A percepção nos encontros em grupo de uma produção excessiva de diagnósticos e encaminhamentos para a área de saúde e escola especial, e da exigência automática de um trabalho médico-assistencial e ambulatorial sobretudo com alunos, por parte do psicólogo, é o que leva a analisar os seus modos de produção de existência e efeitos; em meio à emergência das demandas iniciais produzidas na escola engendrar-se-ão os analisadores. Um diagnóstico de autismo atribuído a uma aluna é analisado nas relações de poder que o produzem e que também precipitam na escola e na cidade, e o decorrente feixe de discussões que opera no sentido da busca das interlocuções externas à unidade escolar Alpha.
A metodologia adotada, em consonância com a perspectiva socioanalítica, é a da pesquisa-intervenção no campo da educação. Paulon e Romagnoli (2010) ressaltam que"não é a técnica ou o enquadre do campo que define o caráter de pesquisa-intervenção, senão a posição que o pesquisador ocupa nos jogos de poder" (p. 96).Neste artigo, faz-se um recorte metodológico configurando o campo de análise nos grupos, tecnologias e articulações gerais: nas avaliações e encaminhamentos entre as escolas Alpha e especial, acerca das demandas da aluna Alice e sua família.
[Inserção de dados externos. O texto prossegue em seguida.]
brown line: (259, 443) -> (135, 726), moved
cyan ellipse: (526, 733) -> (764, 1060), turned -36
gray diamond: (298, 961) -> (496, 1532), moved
Desta feita, o analisador da nosologia psicótica-autística em Alice é o que levaria ao desnudar da psiquiatrização da vida. O diagnóstico coloca-se como forma de governo controlado da infância,no seu uso pelas autoridades técnicas, como o psicólogo, juízes da normalidade na escola.
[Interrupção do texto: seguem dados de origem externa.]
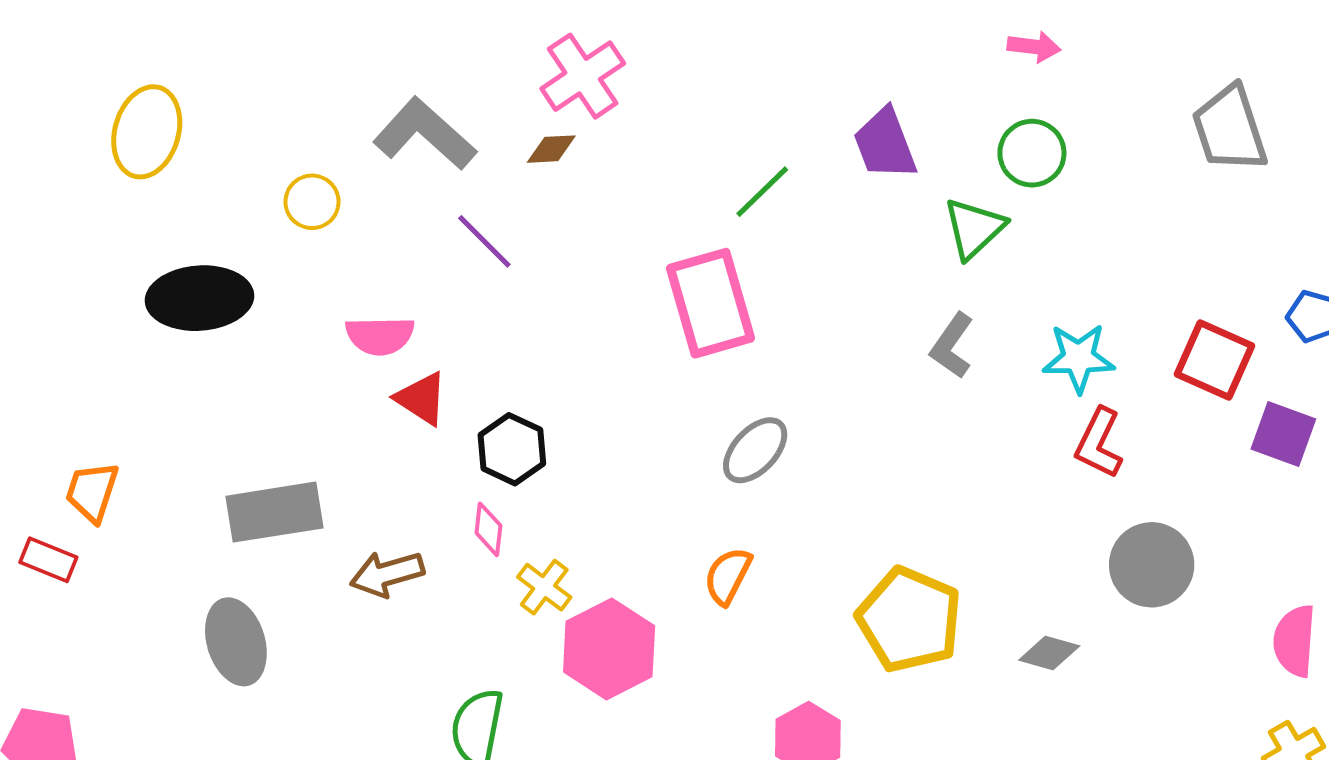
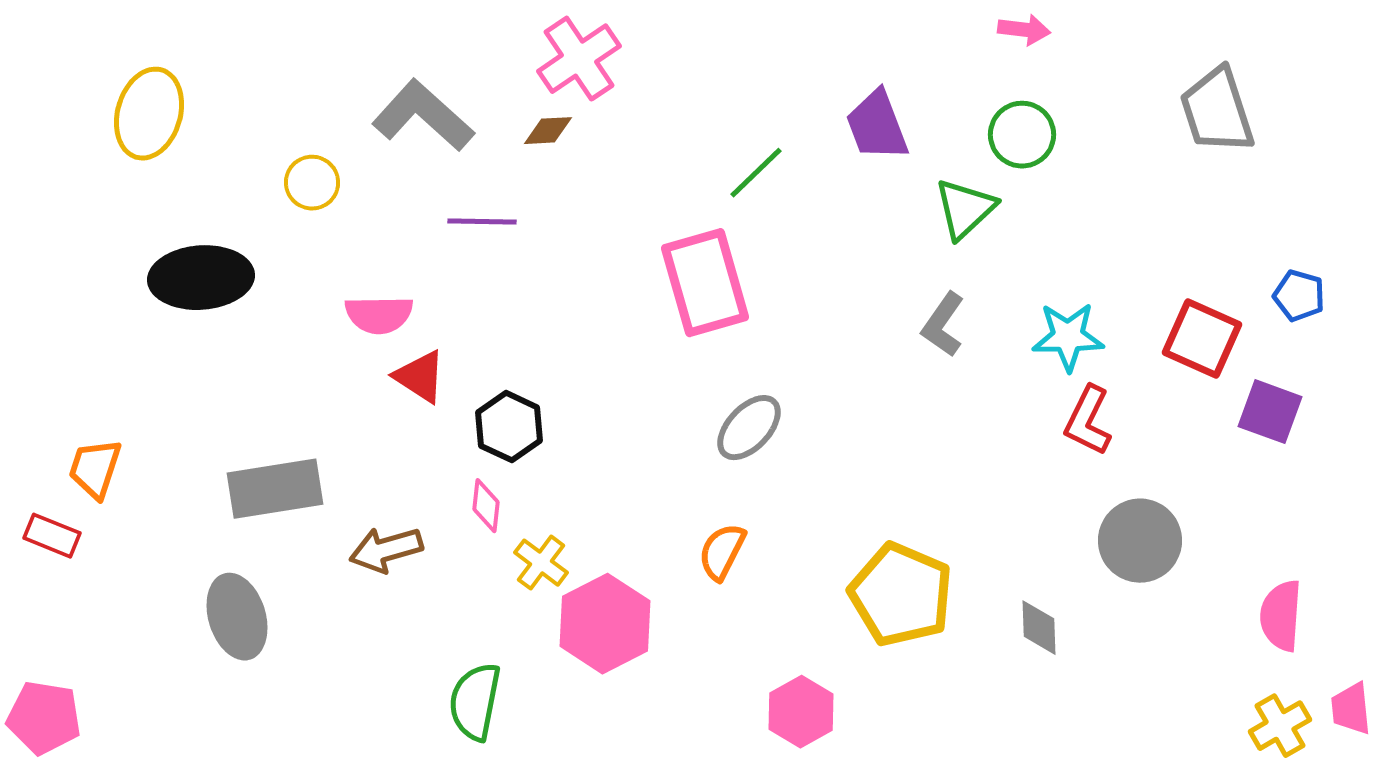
purple line: (484, 241) -> (482, 222), turned -44
gray diamond: (1049, 653) -> (1039, 628), turned 72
DESTACANDO O ANALISADOR DE ALICE, UMA ALUNA CONSIDERADA "AUTISTA"
Aponta-se para alguns tensionamentos nas relações entre (1) técnicos e professores, (2) entre especialistas e gerência do ensino, e (3) destacadamente, conflitos entre família e escola. Partindo de alguns incidentes deste tipo, Alice fornece subsídios para pensar, ainda, a implicação do psicólogo, no lugar de especialista e juiz da normalidade, diante das demandas por encaminhamentos à escola especial.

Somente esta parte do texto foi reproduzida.